Che cosa sono gli elettrogrammi (EGM) locali?
Gli elettrogrammi locali sono registrazioni dell'attività elettrica del cuore prese direttamente da punti specifici all'interno del cuore. Analizzandoli, i medici possono capire da dove partono le aritmie e come si propagano.
Lo studio e i suoi risultati principali
- Lo studio ha analizzato 528 pazienti con aritmie ventricolari trattati con ablazione, una procedura che mira a eliminare la zona che causa l'aritmia.
- Tra questi, 21 pazienti avevano aritmie che partivano dalla zona di continuità mitro-aortica.
- In 13 di questi pazienti, durante l'aritmia, sono stati trovati dei segnali particolari chiamati prepotenziali (PPs), che si manifestano prima dell'attività elettrica ventricolare normale.
- Questi prepotenziali sono stati associati a una maggiore frequenza di battiti prematuri ventricolari, cioè battiti extra che disturbano il ritmo normale.
- Inoltre, i pazienti con prepotenziali mostravano caratteristiche specifiche nei tempi di attivazione elettrica, suggerendo che l'aritmia potesse originare dal tessuto di conduzione, cioè la parte del cuore che trasmette gli impulsi elettrici.
Perché è importante questa scoperta?
Individuare i prepotenziali durante l'ablazione permette di mirare meglio la zona da trattare, aumentando le possibilità di successo della procedura.
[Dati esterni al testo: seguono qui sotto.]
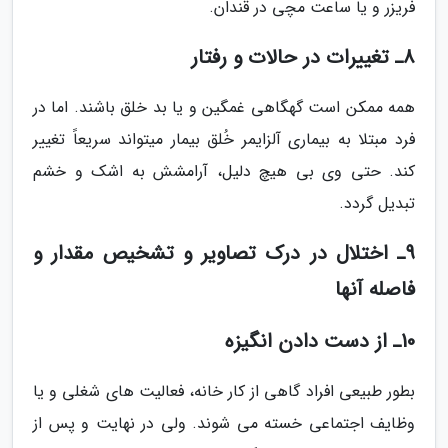
فریزر و یا ساعت مچی در قندان.
8ـ تغییرات در حالات و رفتار
همه ممکن است گهگاهی غمگین و یا بد خلق باشند. اما در
فرد مبتلا به بیماری آلزایمر خُلق بیمار میتواند سریعاً تغییر
کند. حتی وی بی هیچ دلیل، آرامشش به اشک و خشم
تبدیل گردد.
9ـ اختلال در درک تصاویر و تشخیص مقدار و
فاصله آنها
10ـ از دست دادن انگیزه
بطور طبیعی افراد گاهی از کار خانه، فعالیت های شغلی و یا
وظایف اجتماعی خسته می شوند. ولی در نهایت و پس از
In pratica, capire esattamente da dove parte l'aritmia aiuta a curarla in modo più efficace.
In conclusione
Le aritmie ventricolari che nascono nella zona di continuità mitro-aortica possono derivare dal tessuto di conduzione del cuore. L'analisi degli elettrogrammi locali, in particolare la ricerca dei prepotenziali, è utile per identificare il punto esatto da trattare con l'ablazione, migliorando così i risultati della cura.